With a view to leverage the impact of social networking, leading insurer Max New York Life Insurance is mulling an initiative whereby its customers can connect with the company through SMS to get the complaints resolved. "Social media has become an effective tool to increase networking and business development efforts. To leverage the impact of social networking on businesses, we are planning to start an initiative whereby our customers can just send an SMS and get their grievances resolved," the company's Director and Head (Information Technology), Hitesh Arora, told PTI here today. Max New York Life Insurance, a joint venture between MAX India and New York Life International, plans to launch the initiative in the third quarter (Q3) of FY 12, he said. "We want to use the SMS platform for connecting with our customers. Under the initiative, when a customer sends an SMS, he would get either an SMS or an email from our side informing about the registration of his complaint. An executive will then contact the customer and help him resolve the issues," he explained. The company had, last year, started a similar interactive initiative on Facebook by creating a community titled 'Igenius' for parents to discuss opportunities that would help hone their children's hidden talents, he said. "We have around 2-lakh members including parents and experts in the community who share their experiences as well as information. This platform has also helped us in reaching out to the parents to inform them about our new policies for children, thus generating business for us

Thursday, April 7, 2011

IRDA issues new rule on telemarketing

Telecallers of insurance products should be trained according to the syllabus prescribed by the Insurance Regulatory and Development Authority (IRDA) and they should inform clients that the call is being recorded and that the client is free to a voice copy, according to the new guidelines issued by the insurance watchdog.
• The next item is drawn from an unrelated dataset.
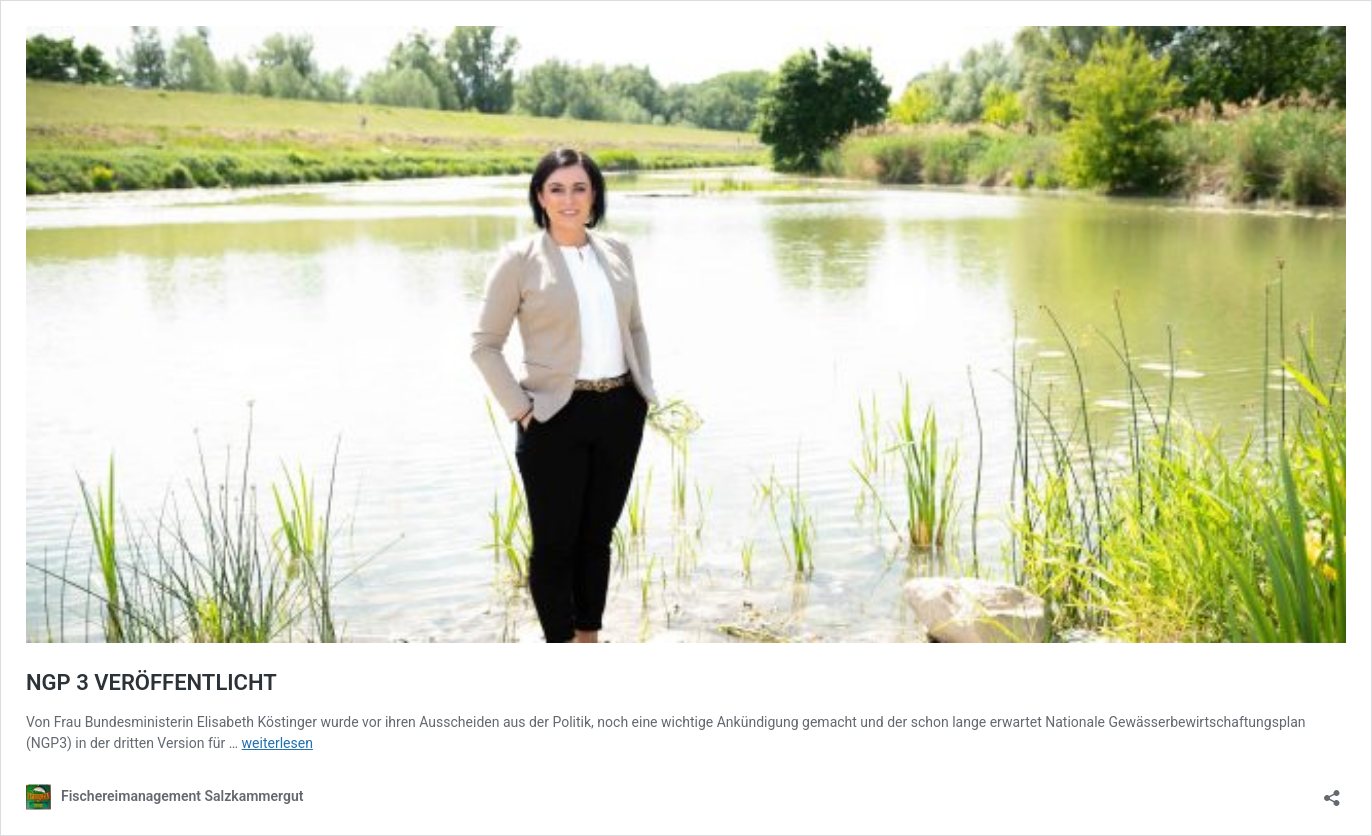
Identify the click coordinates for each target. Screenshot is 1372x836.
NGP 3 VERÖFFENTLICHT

“The training shall be for duration of not less than 25 hours as per syllabus to be agreed by IRDA in matters related to regulations, disclosures, ethical conduct of business and specific instructions to be complied with while making the calls,” IRDA said.

The new guidelines on telemarketing and distance mode marketing shall come into force from October 1. The hours during which calls are made shall be in agreement with the orders issued by TRAI/DoT from time to time.
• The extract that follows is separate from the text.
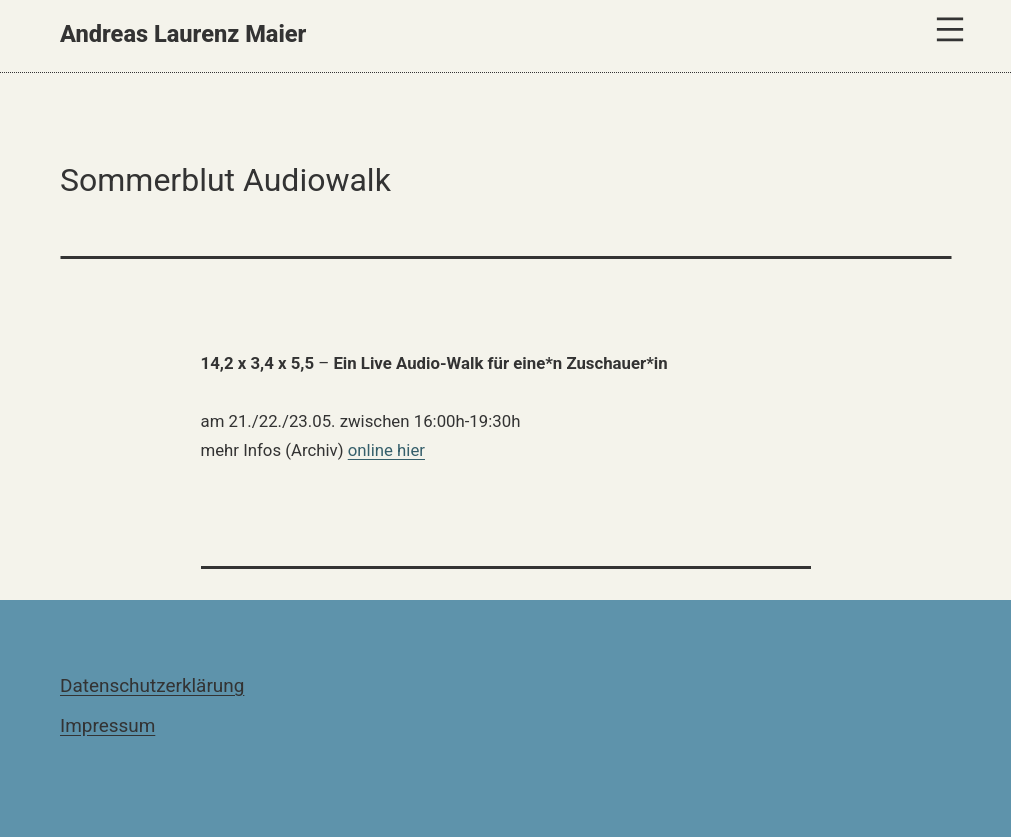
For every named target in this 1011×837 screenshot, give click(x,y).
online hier (386, 450)
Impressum (107, 725)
In all, instances where a policy is issued without obtaining a proposal in physical form, the insurers should provide a verbal transcript of the voice/electronic record of the queries raised and answers on the basis of which the policy has been underwritten, along with the policy bond, the order said.

“No inconvenience, nuisance or harm shall be caused to the clients in the course of solicitation or thereafter. Full disclosures shall be made to the clients under all modes of distance marketing and the requirements of confidentiality, privacy and non-disclosure shall be complied with,” it said.

Also, insurers shall not solicit ULIPs of non-single premium type for annualized premium exceeding Rs 50,000 over telephonic mode (voice as well as SMS). Single premium ULIPs shall not be solicited for a premium of more than Rs 1, 00,000 over telephonic mode.

The insurance watchdog has also banned selling or soliciting variable insurance product over distance marketing mode.

The records pertaining to every call made and SMS sent by a telemarketer/corporate agent/broker that materialises into a policy shall be transferred to the insurer’s location within 30 days of conclusion of sale. In the case of telephone calls, the records transferred shall be the recordings of the entire conversation.

Insurers/brokers shall monitor the calls live by arranging for listening to at least 1(%) per cent of the calls as they happen.

Insurers shall verify at least 3(%) per cent of the calls leading to sales for compliance with the guidelines, by engaging a team of dedicated employees to listen to the call recordings.

The observations made in the course of verification should be preserved in a retrievable form for a period of not less than three years, IRDA added.